● Task prompt
Would you give the listing again exactly as written, minus its pictures?

● Data excerpts
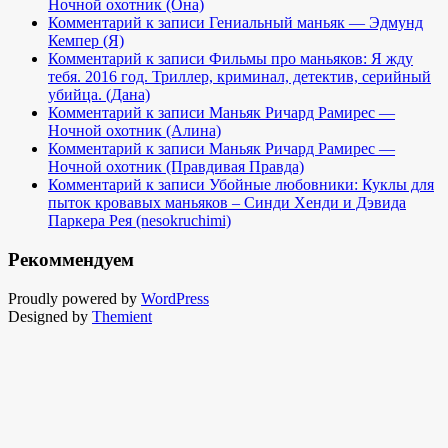
Ночной охотник (Она)
Комментарий к записи Гениальный маньяк — Эдмунд
Кемпер (Я)
Комментарий к записи Фильмы про маньяков: Я жду
тебя. 2016 год. Триллер, криминал, детектив, серийный
убийца. (Дана)
Комментарий к записи Маньяк Ричард Рамирес —
Ночной охотник (Алина)
Комментарий к записи Маньяк Ричард Рамирес —
Ночной охотник (Правдивая Правда)
Комментарий к записи Убойные любовники: Куклы для
пыток кровавых маньяков – Синди Хенди и Дэвида
Паркера Рея (nesokruchimi)
Рекоммендуем
Proudly powered by
WordPress
Designed by
Themient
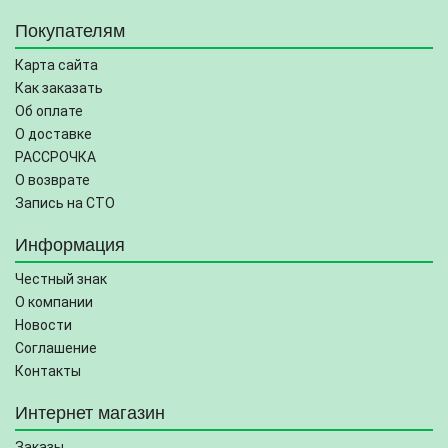
Покупателям
Карта сайта
Как заказать
Об оплате
О доставке
РАССРОЧКА
О возврате
Запись на СТО
Информация
Честный знак
О компании
Новости
Соглашение
Контакты
Интернет магазин
Заказы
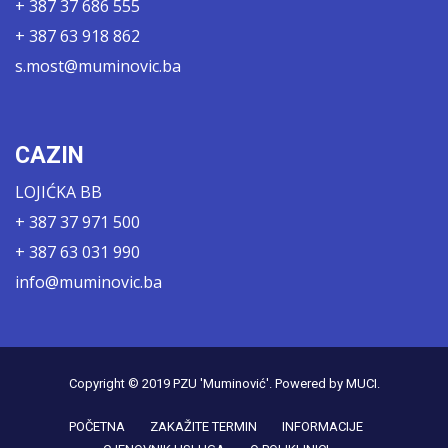
+ 387 37 686 555
+ 387 63 918 862
s.most@muminovic.ba
CAZIN
LOJIĆKA BB
+ 387 37 971 500
+ 387 63 031 990
info@muminovic.ba
Copyright © 2019
PZU 'Muminović'
. Powered by
MUCI
.
POČETNA
ZAKAŽITE TERMIN
INFORMACIJE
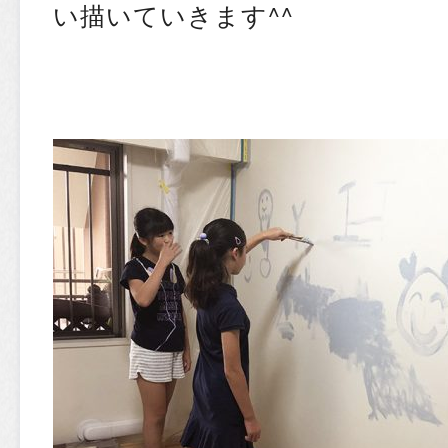
い描いていきます^^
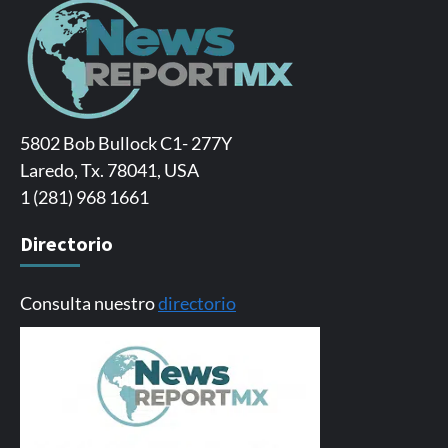
5802 Bob Bullock C1- 277Y
Laredo, Tx. 78041, USA
1 (281) 968 1661
Directorio
Consulta nuestro
directorio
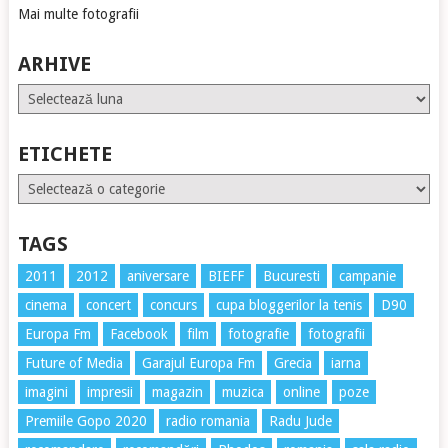
Mai multe fotografii
ARHIVE
Arhive
ETICHETE
Etichete
TAGS
2011
2012
aniversare
BIEFF
Bucuresti
campanie
cinema
concert
concurs
cupa bloggerilor la tenis
D90
Europa Fm
Facebook
film
fotografie
fotografii
Future of Media
Garajul Europa Fm
Grecia
iarna
imagini
impresii
magazin
muzica
online
poze
Premiile Gopo 2020
radio romania
Radu Jude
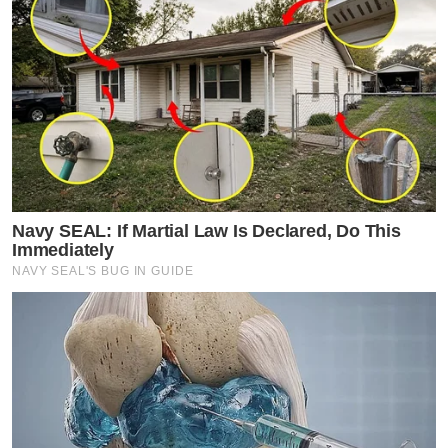
Navy SEAL: If Martial Law Is Declared, Do This
Immediately
NAVY SEAL'S BUG IN GUIDE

● Response box
Ночной охотник (Она)
Комментарий к записи Гениальный маньяк — Эдмунд
Кемпер (Я)
Комментарий к записи Фильмы про маньяков: Я жду
тебя. 2016 год. Триллер, криминал, детектив, серийный
убийца. (Дана)
Комментарий к записи Маньяк Ричард Рамирес —
Ночной охотник (Алина)
Комментарий к записи Маньяк Ричард Рамирес —
Ночной охотник (Правдивая Правда)
Комментарий к записи Убойные любовники: Куклы для
пыток кровавых маньяков – Синди Хенди и Дэвида
Паркера Рея (nesokruchimi)
Рекоммендуем
Proudly powered by
WordPress
Designed by
Themient
Покупателям
Карта сайта
Как заказать
Об оплате
О доставке
РАССРОЧКА
О возврате
Запись на СТО
Информация
Честный знак
О компании
Новости
Соглашение
Контакты
Интернет магазин
Заказы
+ 387 37 686 555
+ 387 63 918 862
s.most@muminovic.ba
CAZIN
LOJIĆKA BB
+ 387 37 971 500
+ 387 63 031 990
info@muminovic.ba
Copyright © 2019
PZU 'Muminović'
. Powered by
MUCI
.
POČETNA
ZAKAŽITE TERMIN
INFORMACIJE
い描いていきます^^
5802 Bob Bullock C1- 277Y
Laredo, Tx. 78041, USA
1 (281) 968 1661
Directorio
Consulta nuestro
directorio
Mai multe fotografii
ARHIVE
Arhive
ETICHETE
Etichete
TAGS
2011
2012
aniversare
BIEFF
Bucuresti
campanie
cinema
concert
concurs
cupa bloggerilor la tenis
D90
Europa Fm
Facebook
film
fotografie
fotografii
Future of Media
Garajul Europa Fm
Grecia
iarna
imagini
impresii
magazin
muzica
online
poze
Premiile Gopo 2020
radio romania
Radu Jude
Navy SEAL: If Martial Law Is Declared, Do This
Immediately
NAVY SEAL'S BUG IN GUIDE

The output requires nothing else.